Quickstart

Want to get started right away? Here is a five minute or less tutorial on using datafuzz.

Defining YAML Strategies

One of the easiest ways to get started using datafuzz is to define strategies in YAML format given a dataset you already have. Let’s take a look at an example YAML file:

data:
    input: 'file://datafuzz/examples/data/sales_data.csv'
    output: 'file://datafuzz/examples/data/sales_data_with_dupes.csv'
strategies:
    - type: 'duplication'
      percentage: 10
      add_noise: 1

In this file, you set up the data input and output, which are both CSVs. Then, you apply strategies, which is only one item in this case. This calls for duplication of records using 10% of rows and adds random noise to those duplicate rows.

We can now run these transformations from the command line.

$ datafuzz run datafuzz/examples/read_csv_and_dupe.yaml

When complete, we can check the difference in number of lines for the files.

$ wc -l datafuzz/examples/data/sales_data*

2001 datafuzz/examples/data/sales_data.csv
2201 datafuzz/examples/data/sales_data_with_dupes.csv
4202 total

That’s it! For more information on all available strategies, check out Strategies.

Generation and Noise in Jupyter

Are you using Jupyter notebooks for your development? datafuzz can easily integrate with your workflow.

To get started, take a look at the example notebooks in the repository.

Generating Synthetic Data

Generating synthetic data to use is easy as Py with datafuzz. An easy schema definition can be declared using simple YAML:

num_rows: 200
output: 'file:///tmp/iot.csv'
timeseries:
    start_time: 2015-01-01T00:00:00 
schema: 
    username: faker.user_name
    temperature: range(5,30)
    heartrate: range(60,90)
    build: faker.uuid4
    latest: [0, 0, 1]
    note: ['interval', 'sleep', 'wake', 'update', 'user', 'test', 'n/a']

This file declares some useful schema, such as the number of rows to generate (num_rows), timeseries information (which is only required if you want a timeseries to be generated) and the schema for each row. You can use ranges, aranges, lists or faker providers (see faker provider documentations).

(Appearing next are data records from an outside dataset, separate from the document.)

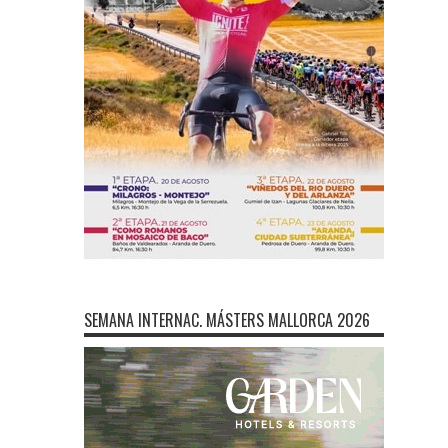
SEMANA INTERNAC. MÁSTERS MALLORCA 2026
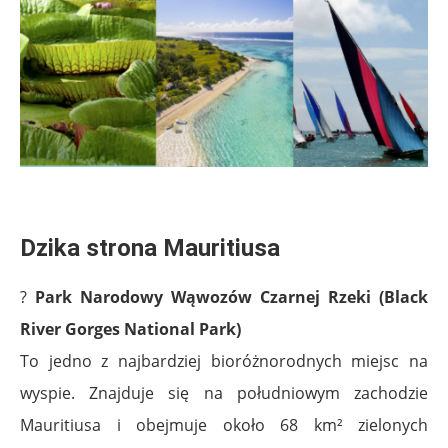
.
Dzika strona Mauritiusa
?
Park Narodowy Wąwozów Czarnej Rzeki (Black
River Gorges National Park)
To jedno z najbardziej bioróżnorodnych miejsc na
wyspie. Znajduje się na południowym zachodzie
Mauritiusa i obejmuje około 68 km² zielonych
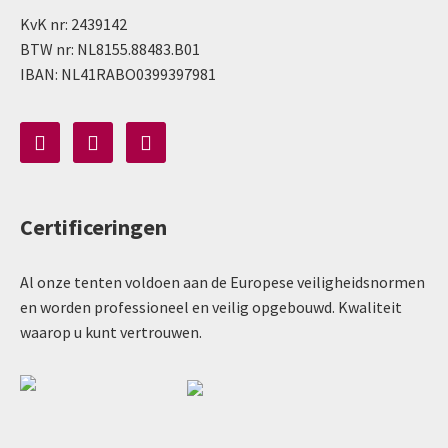
KvK nr: 2439142
BTW nr: NL8155.88483.B01
IBAN: NL41RABO0399397981
Certificeringen
Al onze tenten voldoen aan de Europese veiligheidsnormen
en worden professioneel en veilig opgebouwd. Kwaliteit
waarop u kunt vertrouwen.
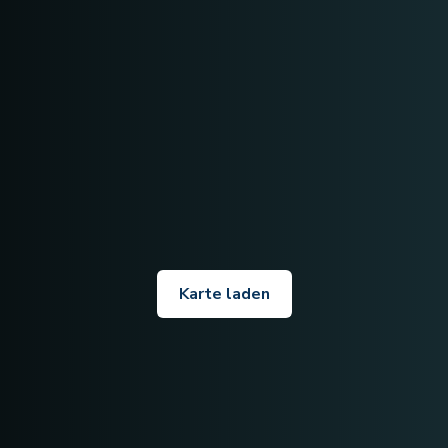
Karte laden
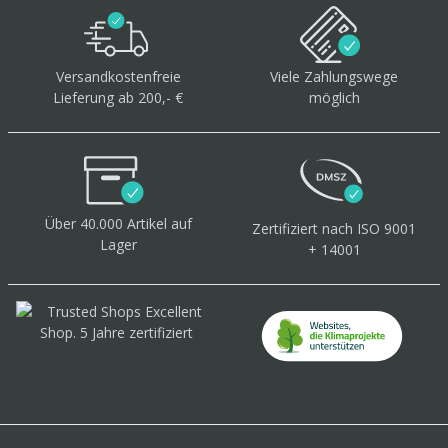
Versandkostenfreie
Viele Zahlungswege
Lieferung ab 200,- €
möglich
Über 40.000 Artikel
auf
Zertifiziert
nach ISO 9001
Lager
+ 14001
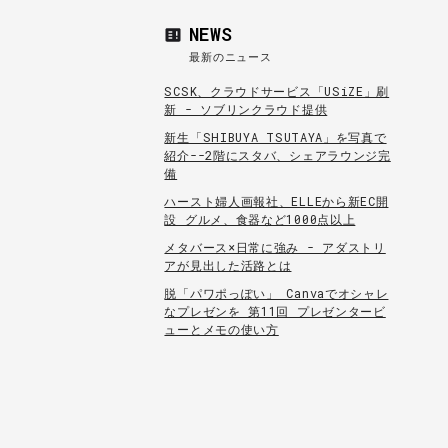
NEWS
最新のニュース
SCSK、クラウドサービス「USiZE」刷
新 - ソブリンクラウド提供
新生「SHIBUYA TSUTAYA」を写真で
紹介--2階にスタバ、シェアラウンジ完
備
ハースト婦人画報社、ELLEから新EC開
設 グルメ、食器など1000点以上
メタバース×日常に強み - アダストリ
アが見出した活路とは
脱「パワポっぽい」 Canvaでオシャレ
なプレゼンを 第11回 プレゼンタービ
ューとメモの使い方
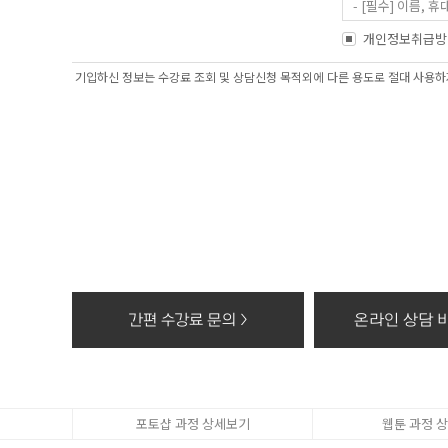
- [필수] 이름
- 홈페이지 내 
개인정보취급방
2. 개인정보 수집
기입하신 정보는 수강료 조회 및 상담신청 목적외에 다른 용도로 절대 사용하지
- 과정문의에 대한
3. 수집한 개인정
- 수집한 개인정보
4. 동의를 거부할
- 고객의 더블유
상담, 간편카톡조회
※ 개인정보를 파
- 종이에 출력된 
- 대금결제 및 재
간편 수강료 문의 >
온라인 상담 바
- 전자적 파일 형
포토샵 과정 상세보기
웹툰 과정 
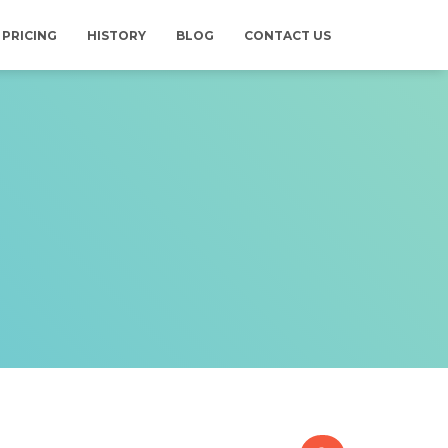
PRICING
HISTORY
BLOG
CONTACT US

To generate the data, you can run the command line:

$ datafuzz generate datafuzz/examples/yaml_files/iot_schema.yaml

To see our generated data, we can peek at the output file:

$ head -n 5 /tmp/iot.csv

build,temperature,username,heartrate,latest,note
59803106-7fa4-5fe3-2ad8-0e962c4e5666,13,rramirez,86,0,n/a
d865fbc7-d43a-e001-ea67-d1892c26aa41,26,kristi42,72,0,n/a
535f4f08-ca2b-c418-081b-bc8e572087e9,7,jacksonterri,88,1,n/a
69e2796f-f2a2-f139-1b06-cbc500cb387b,6,eerickson,75,0,wake